Easy logging refinement with FlowG

Logs are an essential part of any monitoring infrastructure. They are the very first thing a system operator or a developer will reach for when debugging past or on going issues. As the infrastructure of your team or organization grows, more and more applications produce logs, in various locations and shape. In our use case, we have multiple clusters, each running multiple virtual machines, each running many containers, and some even have multiple processes running inside. Some logs are structured and formatted using JSON, or logfmt. Some other are unstructured and textual. Some applications integrate with OpenTelemetry, most do not. Solutions has been developed to aggregate and ingest those logs, such as Splunk, Datadog, the Elastic stack, or even OpenObserve, but all of them require careful processing of the logs before sending it to said services. Processing such as categorization (to identify where the log is coming from), refinement (parsing the log to give it more structure or metadata, or remove the unwanted information), filtering (to reduce storage costs), anonymization (to remove sensitive information that must not be persisted).

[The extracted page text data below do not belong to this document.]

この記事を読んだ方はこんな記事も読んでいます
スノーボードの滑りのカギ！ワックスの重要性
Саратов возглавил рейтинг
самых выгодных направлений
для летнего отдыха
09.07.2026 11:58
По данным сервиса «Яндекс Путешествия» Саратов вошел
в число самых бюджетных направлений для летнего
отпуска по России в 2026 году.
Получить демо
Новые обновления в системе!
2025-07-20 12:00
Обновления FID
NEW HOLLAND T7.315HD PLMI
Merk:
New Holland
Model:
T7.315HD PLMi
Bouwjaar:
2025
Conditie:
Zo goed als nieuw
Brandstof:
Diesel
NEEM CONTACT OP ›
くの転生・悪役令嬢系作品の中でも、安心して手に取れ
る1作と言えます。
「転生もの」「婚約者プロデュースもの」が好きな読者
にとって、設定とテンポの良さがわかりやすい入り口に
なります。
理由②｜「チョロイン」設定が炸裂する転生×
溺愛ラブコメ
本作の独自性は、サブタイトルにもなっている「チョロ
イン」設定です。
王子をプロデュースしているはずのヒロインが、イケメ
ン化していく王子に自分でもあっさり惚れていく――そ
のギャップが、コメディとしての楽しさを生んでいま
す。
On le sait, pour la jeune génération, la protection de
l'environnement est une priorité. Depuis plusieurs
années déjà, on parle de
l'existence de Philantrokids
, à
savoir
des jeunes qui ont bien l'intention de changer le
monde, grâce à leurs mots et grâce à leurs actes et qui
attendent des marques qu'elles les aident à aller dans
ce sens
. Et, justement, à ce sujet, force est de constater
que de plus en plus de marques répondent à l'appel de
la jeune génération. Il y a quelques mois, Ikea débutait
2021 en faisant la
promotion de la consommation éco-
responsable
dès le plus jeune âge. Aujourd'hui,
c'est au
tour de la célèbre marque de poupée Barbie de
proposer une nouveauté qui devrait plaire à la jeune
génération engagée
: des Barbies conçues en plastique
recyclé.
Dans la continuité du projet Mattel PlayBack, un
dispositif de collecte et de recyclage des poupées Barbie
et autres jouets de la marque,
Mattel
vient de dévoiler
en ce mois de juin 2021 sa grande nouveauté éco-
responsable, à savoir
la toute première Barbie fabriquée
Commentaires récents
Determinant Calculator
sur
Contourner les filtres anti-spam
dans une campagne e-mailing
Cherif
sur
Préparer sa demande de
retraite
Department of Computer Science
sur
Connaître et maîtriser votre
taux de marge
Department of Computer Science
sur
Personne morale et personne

This can be done with tools such as Logstash, but setup is complex, time consuming, and not very flexible. This is where FlowG comes in, and shines. It provides a low code environment with flow-based pipelines and scripts using the Vector Remap Language to easily categorize, refine, filter, anonymize your logs and store them in distinct destinations or forward them to your favorite third party service. In this talk, we will present FlowG’s feature set and showcase a typical infrastructure where FlowG shines.